* _Task description_
Please find every line in the records below that contains the word "world", and copy it.

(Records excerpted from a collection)
- - - -

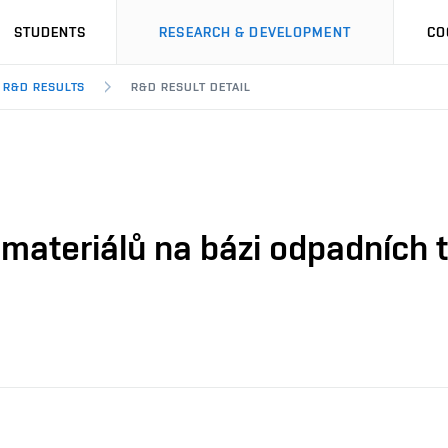
STUDENTS
RESEARCH & DEVELOPMENT
CO
R&D RESULTS
R&D RESULT DETAIL
 materiálů na bázi odpadních t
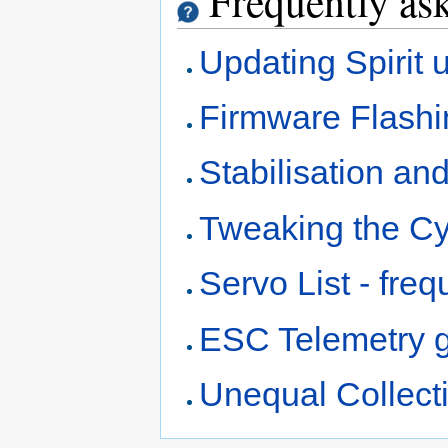
Frequently ask
Updating Spirit u
Firmware Flashin
Stabilisation an
Tweaking the Cy
Servo List - fre
ESC Telemetry 
Unequal Collecti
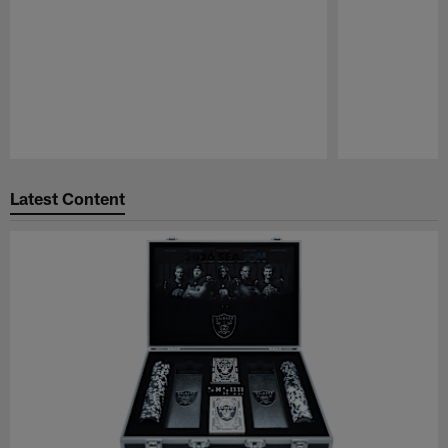
Pause
Play
Latest Content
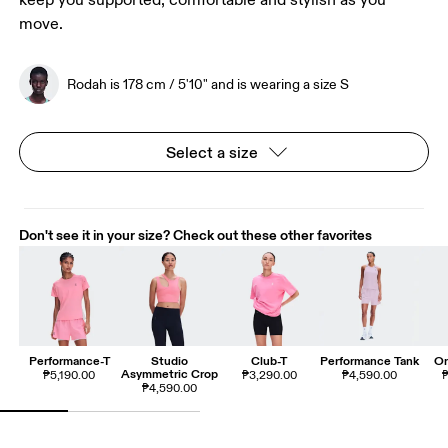
keep you supported, comfortable and stylish as you
move.
Rodah is 178 cm / 5'10" and is wearing a size S
Select a size
Don't see it in your size? Check out these other favorites
Performance-T
Studio
Club-T
Performance Tank
On
Asymmetric Crop
₱5,190.00
₱3,290.00
₱4,590.00
₱
₱4,590.00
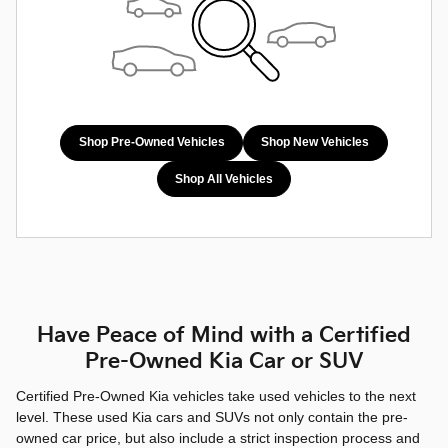
Shop Pre-Owned Vehicles
Shop New Vehicles
Shop All Vehicles
Have Peace of Mind with a Certified
Pre-Owned Kia Car or SUV
Certified Pre-Owned Kia vehicles take used vehicles to the next
level. These used Kia cars and SUVs not only contain the pre-
owned car price, but also include a strict inspection process and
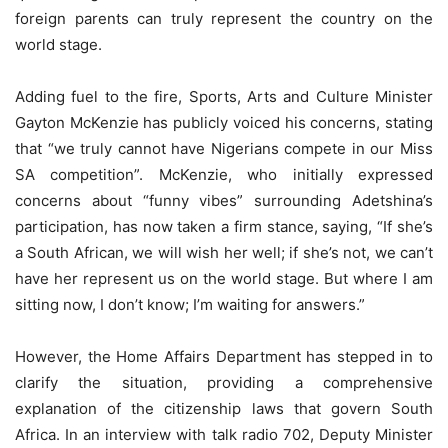
foreign parents can truly represent the country on the
world stage.
Adding fuel to the fire, Sports, Arts and Culture Minister
Gayton McKenzie has publicly voiced his concerns, stating
that “we truly cannot have Nigerians compete in our Miss
SA competition”. McKenzie, who initially expressed
concerns about “funny vibes” surrounding Adetshina’s
participation, has now taken a firm stance, saying, “If she’s
a South African, we will wish her well; if she’s not, we can’t
have her represent us on the world stage. But where I am
sitting now, I don’t know; I’m waiting for answers.”
However, the Home Affairs Department has stepped in to
clarify the situation, providing a comprehensive
explanation of the citizenship laws that govern South
Africa. In an interview with talk radio 702, Deputy Minister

- - - -

* _Response to this task_
world stage.
have her represent us on the world stage. But where I am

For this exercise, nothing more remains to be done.